2010年08月01日

音と断片と間

断片的に思い出す事があって、それは、先日、ツイートした「朝、セミの大合唱を聴く。ブブゼラのあの音が懐かしいね・・・・・。」今朝も、セミが五月蠅いぐらい。セミが5月のハエと同じだ。というのも不思議な表現だが、ブブゼラのいらだつような音を聞いていると、それも頷ける。セミの鳴き声が、ブブゼラと南アフリカとワールドカップサッカーに結びついてしまった。そういう、私の脳内の「リンク」がオモロイ。

「昨夜、BSで、ワールドサッカー、スペイン対オランダの再放送を見た。試合終了後、しばらくして、「could you be loved」が流れ出した。ボブ・マーリー。今回の南アフリカ大会での「新鮮な印象」は、スタジアムに流れる、ブブゼラとこの曲だった。」というツイートをした。

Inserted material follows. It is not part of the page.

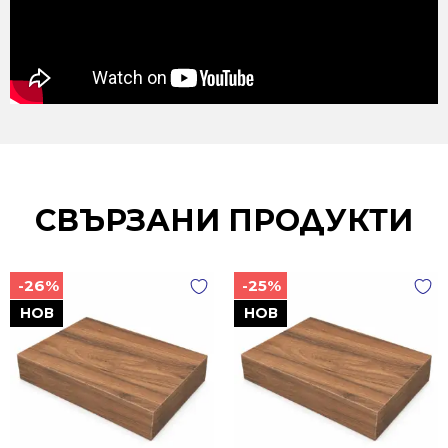
СВЪРЗАНИ ПРОДУКТИ
-26%
-25%
НОВ
НОВ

ボブ・マーリーの大阪公演を、それも二日間も見に行った。というのを時として、自慢してみる「私」がいて、いや、もちろん、真剣に自慢をしている訳でもなく、単に、話題性として、話す訳なのだけれど、それとともに、その年頃の精神状態のありようなどが、蘇ってきて、それだけではなく、二回も一緒にコンサートに行ったその友人のひとりが、自らの命に自らが終止符をうった。という、釈然としきれない、事実が、ほんの数年前の出来事でもあって、あのスペイン戦のノーフォイッスルを聞いて、しばらくして、会場内を包むように流れだした、「could you be loved」が、それらの事を断片的に蘇らせる。

もちろん、そんな事に感傷的になっている年でもなく、「私」のどこかに、それらの断片がやってきて、それにしがみつこうとするわけでもない、また、囚われてみたいわけでもない「私」もいて、通り過ぎていくことも含めて、ただただ見守る。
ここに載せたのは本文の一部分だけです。